Just throwing this out there, but could it have been a Barracuda? I know they used that same front end, but I can't for the life of me remember what the rear suspension looked like. We still had a brand new one in the rafters at the shop I wrenched at in 04-05ish, the general challenge was to try to sell it to any idiot from Floriduh looking for a sick downhill bike. I finally did, got the customer hooked up with a DNM inverted fork, an Azonic love seat, Grimeca brakes, and all the other shit we had laying around in inventory we knew nobody was ever going to buy.
 

DJF

Chimp
Mar 16, 2018
8
4
Just throwing this out there, but could it have been a Barracuda? I know they used that same front end, but I can't for the life of me remember what the rear suspension looked like.
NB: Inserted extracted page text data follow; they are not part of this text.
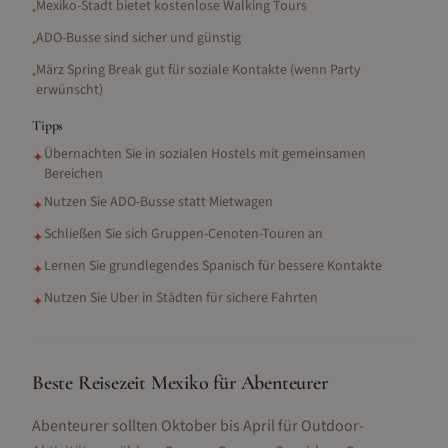
Mexiko-Stadt bietet kostenlose Walking Tours
•
ADO-Busse sind sicher und günstig
•
März Spring Break gut für soziale Kontakte (wenn Party
•
erwünscht)
Tipps
Übernachten Sie in sozialen Hostels mit gemeinsamen
✦
Bereichen
Nutzen Sie ADO-Busse statt Mietwagen
✦
Schließen Sie sich Gruppen-Cenoten-Touren an
✦
Lernen Sie grundlegendes Spanisch für bessere Kontakte
✦
Nutzen Sie Uber in Städten für sichere Fahrten
✦
Beste Reisezeit Mexiko für Abenteurer
Abenteurer sollten Oktober bis April für Outdoor-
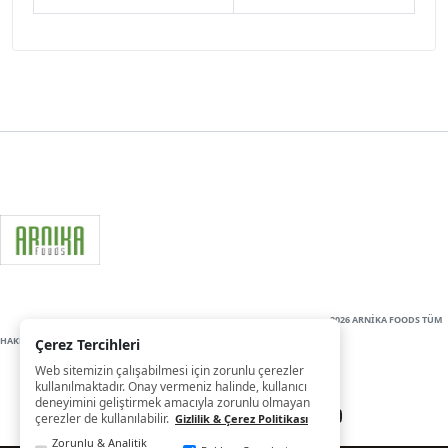
2026 ARNİKA FOODS TÜM
HAKLARI SAKLIDIR
Çerez Tercihleri
Web sitemizin çalışabilmesi için zorunlu çerezler
kullanılmaktadır. Onay vermeniz halinde, kullanıcı
deneyimini geliştirmek amacıyla zorunlu olmayan
çerezler de kullanılabilir.
Gizlilik & Çerez Politikası
Zorunlu & Analitik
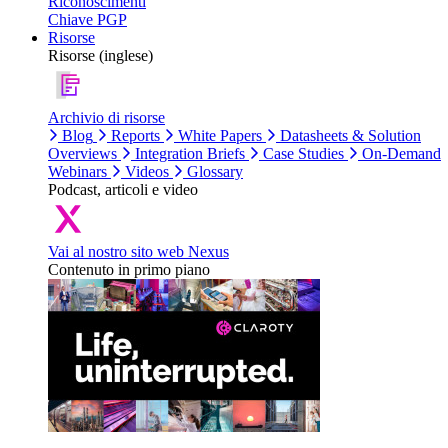
Riconoscimenti
Chiave PGP
Risorse
Risorse (inglese)
Archivio di risorse
Blog
Reports
White Papers
Datasheets & Solution
Overviews
Integration Briefs
Case Studies
On-Demand
Webinars
Videos
Glossary
Podcast, articoli e video
Vai al nostro sito web Nexus
Contenuto in primo piano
We still had a brand new one in the rafters at the shop I wrenched at in 04-05ish, the general challenge was to try to sell it to any idiot from Floriduh looking for a sick downhill bike. I finally did, got the customer hooked up with a DNM inverted fork, an Azonic love seat, Grimeca brakes, and all the other shit we had laying around in inventory we knew nobody was ever going to buy.
Great guess so far.... but

Barracuda unknown model?
The only picture I have found of the same frame uses a 4 link rear.
http://www.barracudabicycles.com/comparison.html

Barracuda Oblivion
The one to use a single piece swing arm is a smaller swing arm and specialized style frame.
https://www.gumtree.com/p/bicycles/barracuda-oblivion-mountain-bike-race-spec./1195751965

Not saying they aren't the company as Any of these companies could be as they all use the same frame, just need to find which one that made this ridicules overkill rear I have on mine.

Well my bike I guess meets the terms as obscure and unknown.